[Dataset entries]

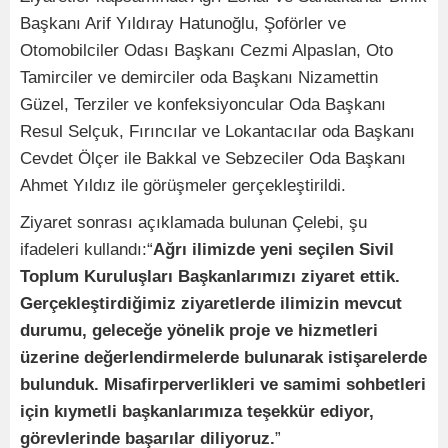
Başkanı Arif Yıldıray Hatunoğlu, Şoförler ve
Otomobilciler Odası Başkanı Cezmi Alpaslan, Oto
Tamirciler ve demirciler oda Başkanı Nizamettin
Güzel, Terziler ve konfeksiyoncular Oda Başkanı
Resul Selçuk, Fırıncılar ve Lokantacılar oda Başkanı
Cevdet Ölçer ile Bakkal ve Sebzeciler Oda Başkanı
Ahmet Yıldız ile görüşmeler gerçekleştirildi.
Ziyaret sonrası açıklamada bulunan Çelebi, şu
ifadeleri kullandı:“
Ağrı ilimizde yeni seçilen Sivil
Toplum Kuruluşları Başkanlarımızı ziyaret ettik.
Gerçekleştirdiğimiz ziyaretlerde ilimizin mevcut
durumu, geleceğe yönelik proje ve hizmetleri
üzerine değerlendirmelerde bulunarak istişarelerde
bulunduk. Misafirperverlikleri ve samimi sohbetleri
için kıymetli başkanlarımıza teşekkür ediyor,
görevlerinde başarılar diliyoruz.
”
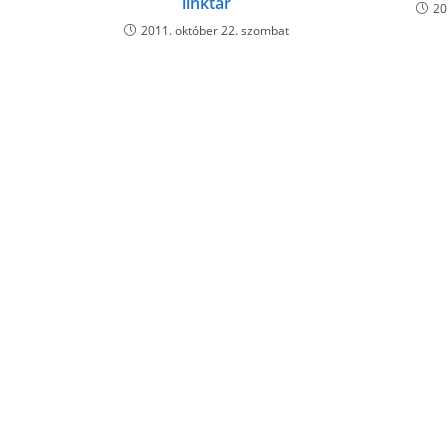
linktár
20
2011. október 22. szombat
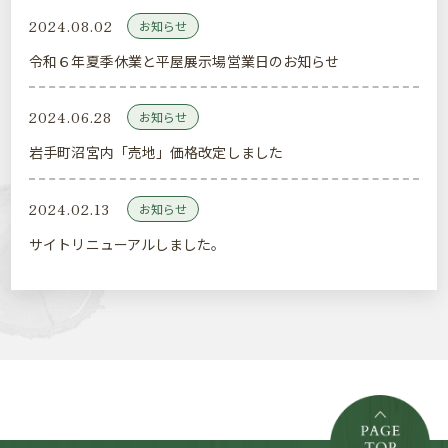
2024.08.02
お知らせ
令和６年夏季休業と平屋展示場営業日のお知らせ
2024.06.28
お知らせ
岩手町沼宮内「売地」価格改定しました
2024.02.13
お知らせ
サイトリニューアルしました。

## Work task
Indicate how many lines in the records above include the word "Başkanı", giving no other content.

## Result of this task
6